Top of Records to process

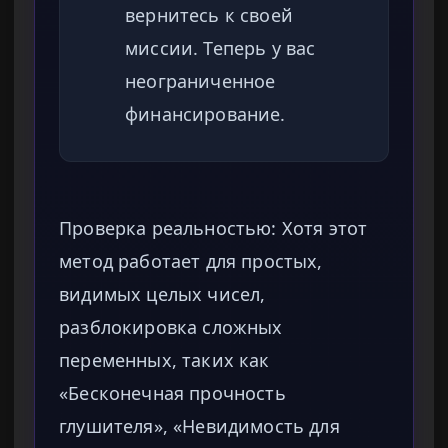
вернитесь к своей
миссии. Теперь у вас
неограниченное
финансирование.
Проверка реальностью: Хотя этот
метод работает для простых,
видимых целых чисел,
разблокировка сложных
переменных, таких как
«Бесконечная прочность
глушителя», «Невидимость для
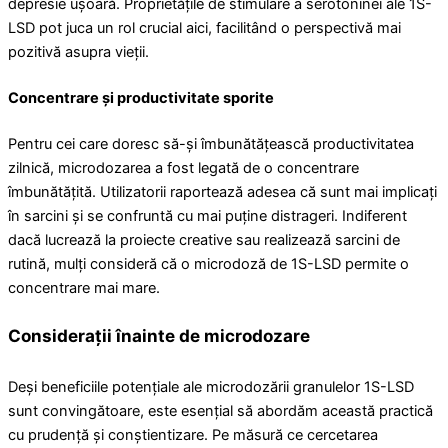
depresie ușoară. Proprietățile de stimulare a serotoninei ale 1S-
LSD pot juca un rol crucial aici, facilitând o perspectivă mai
pozitivă asupra vieții.
Concentrare și productivitate sporite
Pentru cei care doresc să-și îmbunătățească productivitatea
zilnică, microdozarea a fost legată de o concentrare
îmbunătățită. Utilizatorii raportează adesea că sunt mai implicați
în sarcini și se confruntă cu mai puține distrageri. Indiferent
dacă lucrează la proiecte creative sau realizează sarcini de
rutină, mulți consideră că o microdoză de 1S-LSD permite o
concentrare mai mare.
Considerații înainte de microdozare
Deși beneficiile potențiale ale microdozării granulelor 1S-LSD
sunt convingătoare, este esențial să abordăm această practică
cu prudență și conștientizare. Pe măsură ce cercetarea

Bottom of Records to process

Nothing but the lines holding the word "sarcini" should be returned from the listing above.

în sarcini și se confruntă cu mai puține distrageri. Indiferent
dacă lucrează la proiecte creative sau realizează sarcini de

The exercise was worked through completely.